Offering a government insurance program reimbursing at Medicare rates as a public option on the health insurance exchanges could place as many as 55 percent of rural hospitals, or 1,037 hospitals across 46 states, at high risk of closure, according to an analysis released by Navigant Consulting Inc and reported by the American Hospital Association.

The authors estimate that 28 percent of rural hospitals would be at high risk of closure if only uninsured and current individual market participants shifted to the public option, and that more than half of rural hospitals would face high risk of closure if employers shifted 25 percent to 55 percent of their covered workers from commercial coverage to the public option.

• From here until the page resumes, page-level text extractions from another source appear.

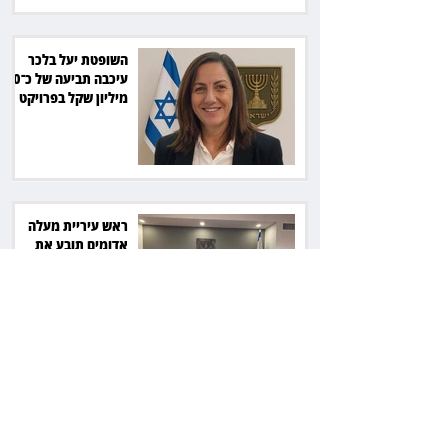
השופטת יעל בלכר
עיכבה תביעה של כ־40
מיליון שקל בפרויקט
סולארי
ראש עיריית מעלה
אדומים תובע את
חדשות 12 ועמרי מניב
ב־150 אלף שקל
רשת המרפאות "טרם"
לא זיהתה אפנדיציט -
ותפצה ב־736 אלף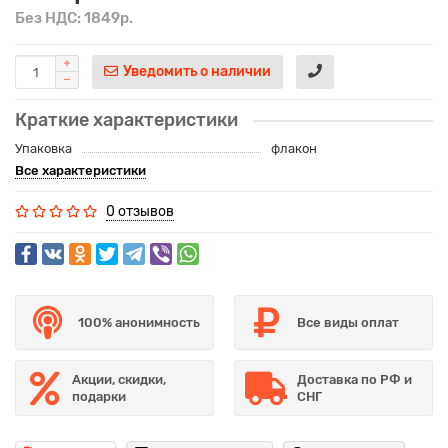
Без НДС: 1849р.
Уведомить о наличии
Краткие характеристики
Упаковка
флакон
Все характеристики
0 отзывов
100% анонимность
Все виды оплат
Акции, скидки,
Доставка по РФ и
подарки
СНГ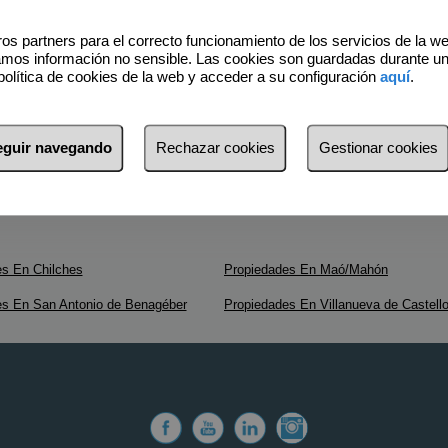
os partners para el correcto funcionamiento de los servicios de la w
amos información no sensible. Las cookies son guardadas durante u
política de cookies de la web y acceder a su configuración
aquí
.
seguir navegando
Rechazar cookies
Gestionar cookies
s En Chilches
Propiedades En Maó/Mahón
es En San Antonio de Benagéber
Propiedades En Villanueva de Castell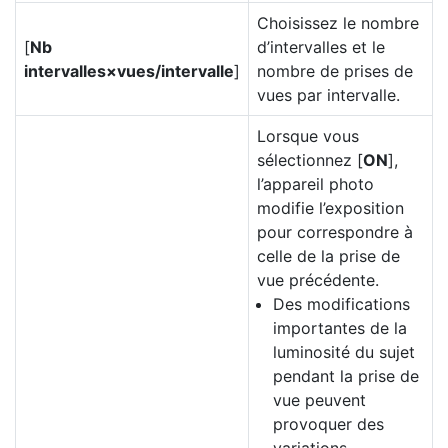
Choisissez le nombre
[
Nb
d’intervalles et le
intervalles×vues/intervalle
]
nombre de prises de
vues par intervalle.
Lorsque vous
sélectionnez [
ON
],
l’appareil photo
modifie l’exposition
pour correspondre à
celle de la prise de
vue précédente.
Des modifications
importantes de la
luminosité du sujet
pendant la prise de
vue peuvent
provoquer des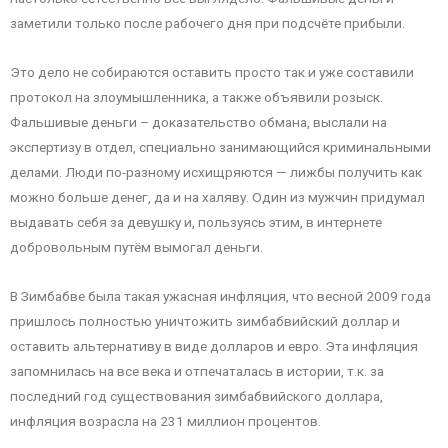
заметили только после рабочего дня при подсчёте прибыли.
Это дело не собираются оставить просто так и уже составили
протокол на злоумышленника, а также объявили розыск.
Фальшивые деньги – доказательство обмана, выслали на
экспертизу в отдел, специально занимающийся криминальными
делами. Люди по-разному исхищряются — лижбы получить как
можно больше денег, да и на халяву. Один из мужчин придумал
выдавать себя за девушку и, пользуясь этим, в интернете
добровольным путём вымогал деньги.
В Зимбабве была такая ужасная инфляция, что весной 2009 года
пришлось полностью уничтожить зимбабвийский доллар и
оставить альтернативу в виде долларов и евро. Эта инфляция
запомнилась на все века и отпечаталась в истории, т.к. за
последний год существования зимбабвийского доллара,
инфляция возрасла на 231 миллион процентов.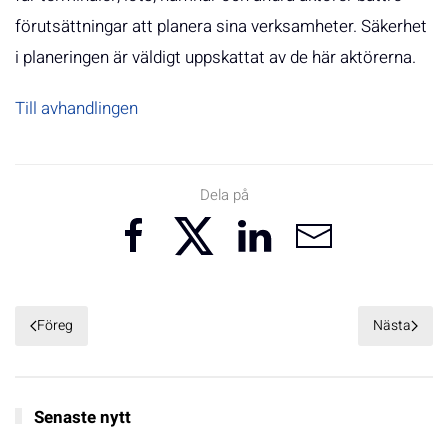
förutsättningar att planera sina verksamheter. Säkerhet
i planeringen är väldigt uppskattat av de här aktörerna.
Till avhandlingen
Dela på
Föreg
Nästa
Senaste nytt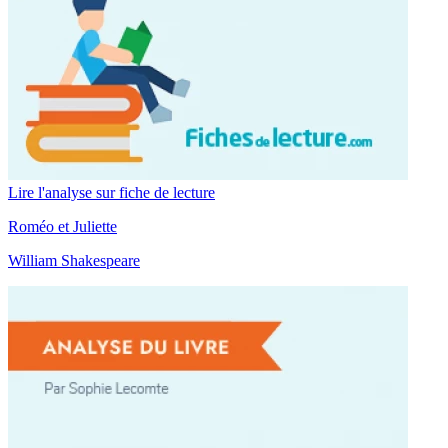
Lire l'analyse sur fiche de lecture
Roméo et Juliette
William Shakespeare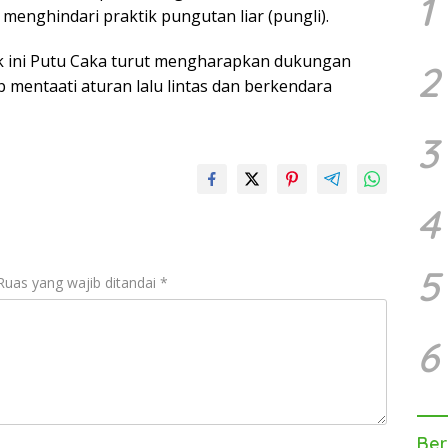
1
enghindari praktik pungutan liar (pungli).
k ini Putu Caka turut mengharapkan dukungan
2
mentaati aturan lalu lintas dan berkendara
3
4
5
Ruas yang wajib ditandai
*
6
Ber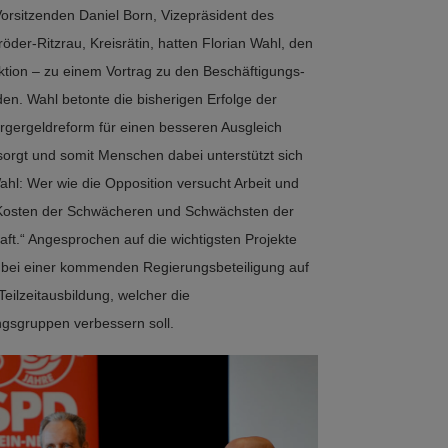
rsitzenden Daniel Born, Vizepräsident des
er-Ritzrau, Kreisrätin, hatten Florian Wahl, den
ktion – zu einem Vortrag zu den Beschäftigungs-
en. Wahl betonte die bisherigen Erfolge der
gergeldreform für einen besseren Ausgleich
orgt und somit Menschen dabei unterstützt sich
Wahl: Wer wie die Opposition versucht Arbeit und
 Kosten der Schwächeren und Schwächsten der
haft.“ Angesprochen auf die wichtigsten Projekte
k bei einer kommenden Regierungsbeteiligung auf
ilzeitausbildung, welcher die
ngsgruppen verbessern soll.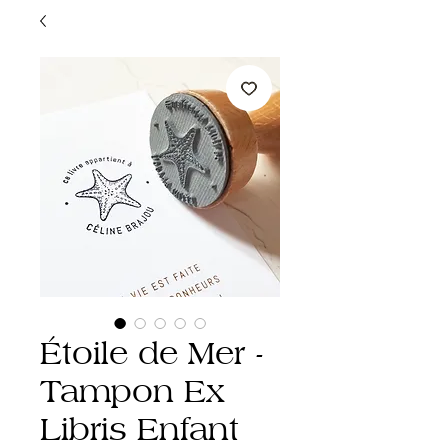
Étoile de Mer -
Tampon Ex
Libris Enfant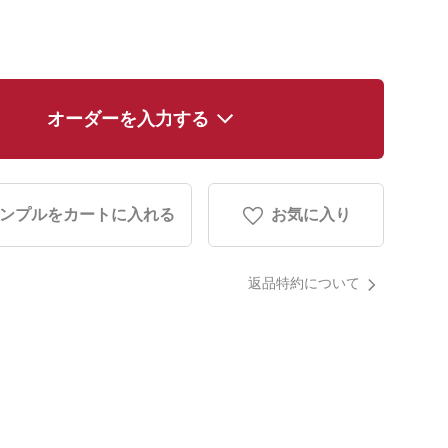
オーダーを入力する
ンプルをカートに入れる
お気に入り
返品特約について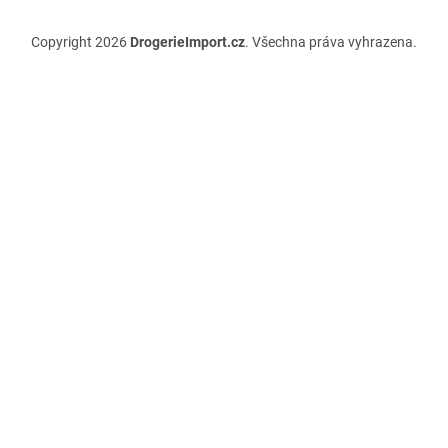
Copyright 2026
DrogerieImport.cz
. Všechna práva vyhrazena.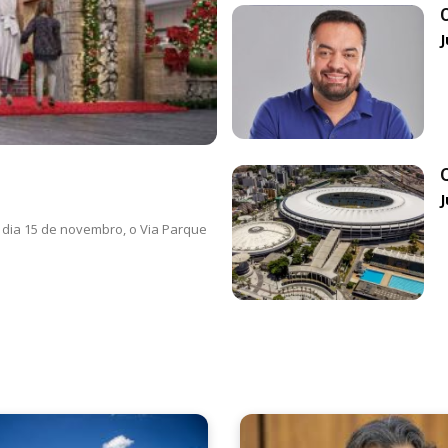
J
J
do dia 15 de novembro, o Via Parque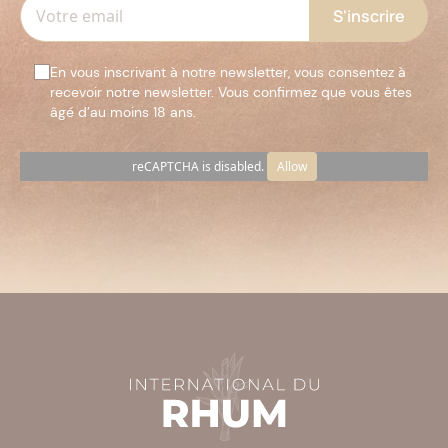
En vous inscrivant à notre newsletter, vous consentez à
recevoir notre newsletter. Vous confirmez que vous êtes
âgé d’au moins 18 ans.
reCAPTCHA is disabled.
Allow
Veuillez
laisser
ce
champ
vide.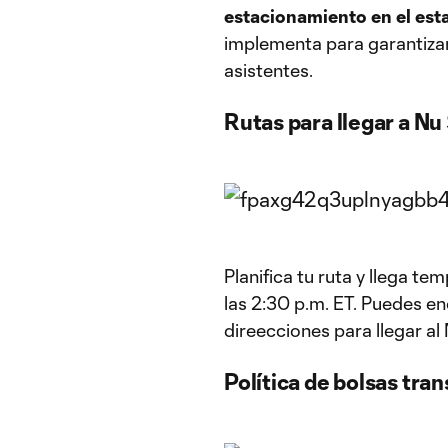
estacionamiento en el esta
implementa para garantizar 
asistentes.
Rutas para llegar a N
Planifica tu ruta y llega t
las 2:30 p.m. ET. Puedes en
direecciones para llegar a
Política de bolsas tra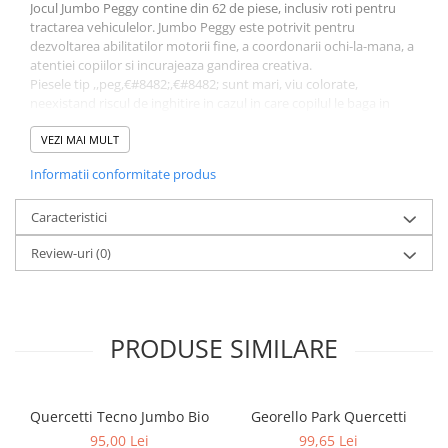
Jocul Jumbo Peggy contine din 62 de piese, inclusiv roti pentru
tractarea vehiculelor. Jumbo Peggy este potrivit pentru
dezvoltarea abilitatilor motorii fine, a coordonarii ochi-la-mana, a
atentiei copiilor si incurajeaza gandirea creativa.
Piesele tip ,,peg,€#8482;,€#8482; sunt mari, viu colorate,
neexistand riscul de inghitire in cazul in care copilul le baga in
gurita.
Setul contine:
VEZI MAI MULT
- 20 placi interconectabile 3D.
Informatii conformitate produs
- 31 piese mari tip ,,peg,€#8482;,€#8482; interconectabile.
- 8 roti.
- 3 sireturi pentru remorcare.
Caracteristici
Jocul este destinat copiilor cu varsta intre 2 si 6 ani.
Review-uri
(0)
60 de ani de experienta Quercetti. Toate jucariile Quercetti
sunt facute pentru a stimula creativitatea si intuitia
copiilor prin joaca. Creativitatea este un element esential
pentru a spori dezvoltarea sanatoasa, iar prin jucariile
Quercetti, copiii dezvolta noi abilitati fizice si mentale si de
PRODUSE SIMILARE
asemenea invata sa rezolve probleme. Cu Quercetti, copiii
se joaca inteligent!
Quercetti Tecno Jumbo Bio
Georello Park Quercetti
95,00 Lei
99,65 Lei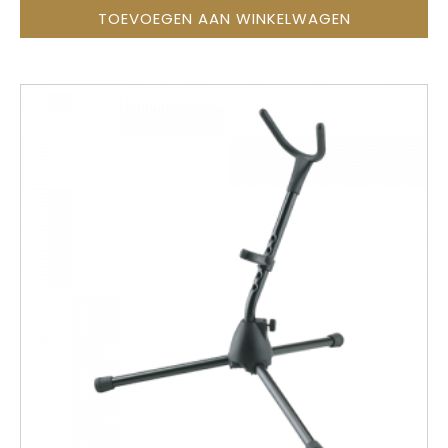
TOEVOEGEN AAN WINKELWAGEN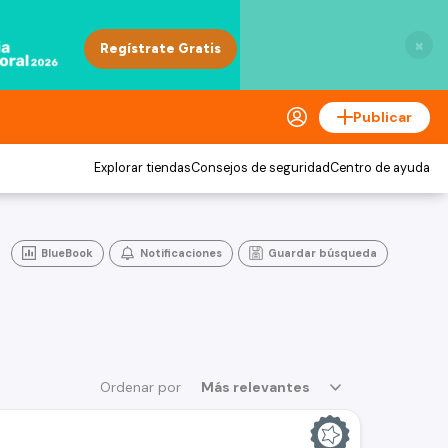
×
Publicar
Explorar tiendas
Consejos de seguridad
Centro de ayuda
BlueBook
Notificaciones
Guardar búsqueda
Ordenar por
Más relevantes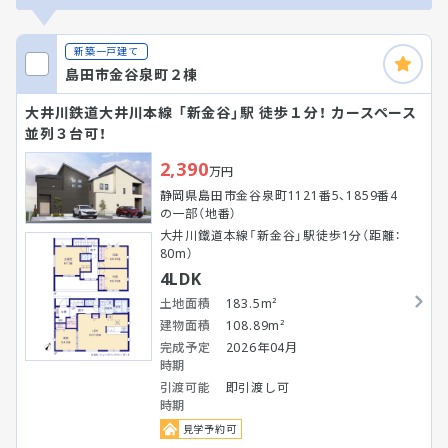
新築一戸建て
島田市金谷泉町２棟
大井川鉄道大井川本線 「新金谷」駅 徒歩１分！ カースペース
並列３台可！
2,390
万円
静岡県島田市金谷泉町1121番5、1859番4
の一部（地番）
大井川鐵道本線「新金谷」駅徒歩1分（距離：
80m）
4LDK
土地面積
183.5m²
建物面積
108.89m²
完成予定
2026年04月
時期
引渡可能
即引渡し可
時期
見学予約可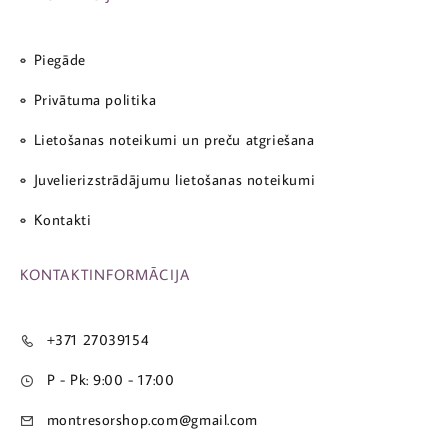
Piegāde
Privātuma politika
Lietošanas noteikumi un preču atgriešana
Juvelierizstrādājumu lietošanas noteikumi
Kontakti
KONTAKTINFORMĀCIJA
+371 27039154
P - Pk: 9:00 - 17:00
montresorshop.com@gmail.com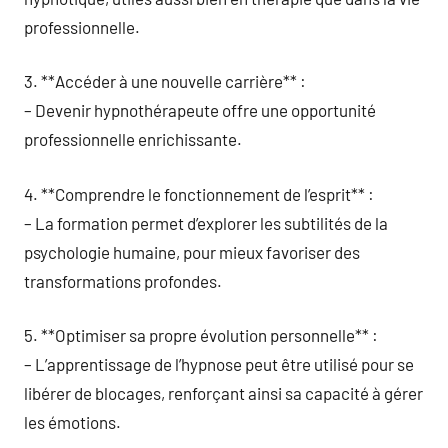
professionnelle.
3. **Accéder à une nouvelle carrière** :
– Devenir hypnothérapeute offre une opportunité
professionnelle enrichissante.
4. **Comprendre le fonctionnement de l’esprit** :
– La formation permet d’explorer les subtilités de la
psychologie humaine, pour mieux favoriser des
transformations profondes.
5. **Optimiser sa propre évolution personnelle** :
– L’apprentissage de l’hypnose peut être utilisé pour se
libérer de blocages, renforçant ainsi sa capacité à gérer
les émotions.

"To keep hospitals whole from the financial consequences of any of these scenarios, Medicare would have to increase hospital payment levels for a public option between 40 percent and 60 percent above present Medicare rates, costing between $4 billion and $25 billion annually (depending on the severity of the employer shift)," they said.

An earlier analysis from the same organization released in February indicated that as many as 64 percent of rural providers were at risk of closing die to financial troubles.

Looking at public data at that time, researchers reviewed the financial viability of and community value of 2,000-plus hospitals in rural communities across the country and discovered that 21 percent are at high risk of closing based on their total operating margin, days cash on hand, and debt-to-capitalization ratio.